About Connections: Love it or hate it, history is a map. Those who hate history think it irrelevant; many who love history think it escapism. In truth, history is the clearest road map to how we got here: America in the 21st century.
On the page reproduced above, there are three glaring mistakes, and therefore, it is impossible to say that the following tale is true in all its particulars. However, as with all the tales in “Old Paths and Legends,” a travel guide written in 1905, it is entertaining. So, here goes.
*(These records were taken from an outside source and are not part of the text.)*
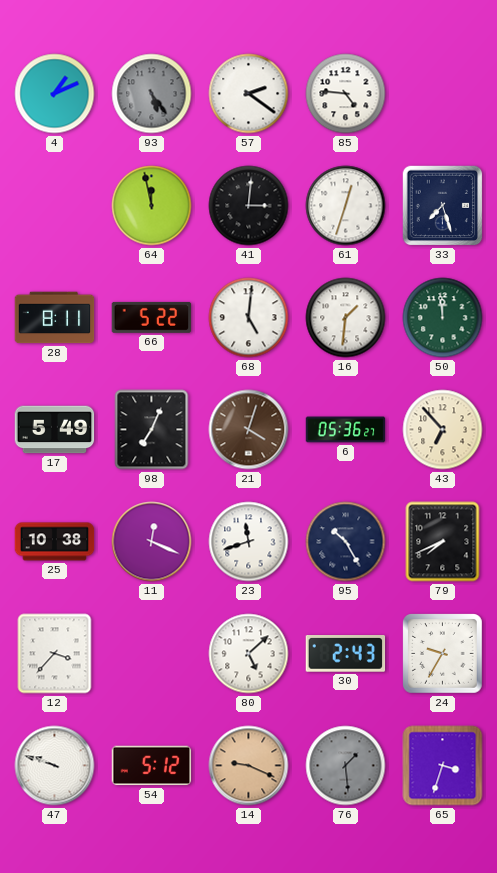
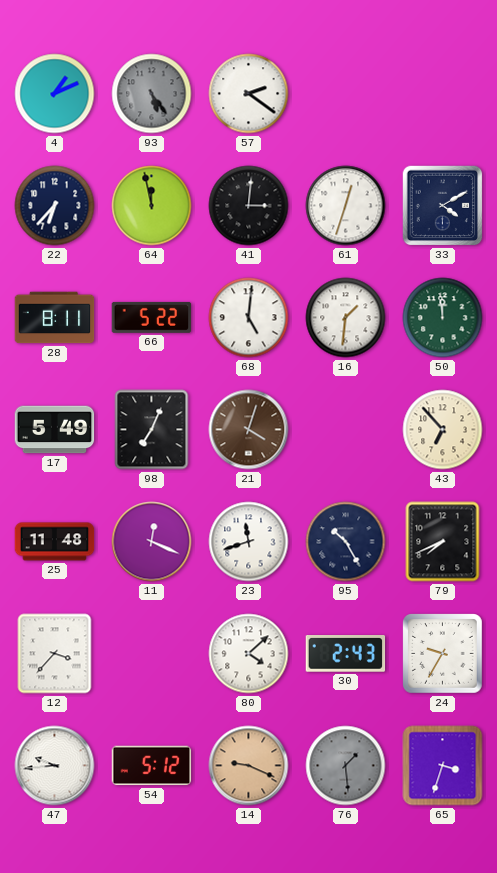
85: 4:46 -> none
22: none -> 6:37
33: 7:27 -> 4:10
6: 05:36 -> none
25: 10:38 -> 11:48
80: 5:08 -> 4:08
47: 9:48 -> 9:44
Judge Edmund Quincy came to the Massachusetts Bay Colony in 1633 as a Justice to the General Court, that is, as a representative of the King.
He established his household in Braintree. There he installed his wife and 10 children – only 4 of whom survived to adulthood. Through his wife and four offspring the Adams, Wendell, and Quincy families were united into the power base of early American education and politics.
Just after his wife’s death in August of 1737, Edmund was called to serve as a commissioner in the matter of the boundary line between Massachusetts and New Hampshire, requiring him to travel to London. In 1738, he fell victim to smallpox and died. His body was buried in Bunhill Fields, a cemetery in North London. He was 55. Quincy was eulogized as “the best of fathers and friends.”
His daughter was now an orphan and the only child remaining in the Braintree house. Born in 1709, Dorothy was the youngest of the judge’s children. She married at 29, a few months after her father’s death. When she did, Boston Gazette described Dorothy as “an agreeable young Gentlewoman, with a handsome Estate,” making it clear to the 18th century reading public that the damsel of Braintree was marrying down. Indeed, she married a man from the merchant class. However, her daughter married Oliver Wendell, and in the first year of the Revolutionary War, her niece and namesake married John Hancock, making Mr. John and Mrs. Dorothy Quincy Hancock the first power couple of the new nation.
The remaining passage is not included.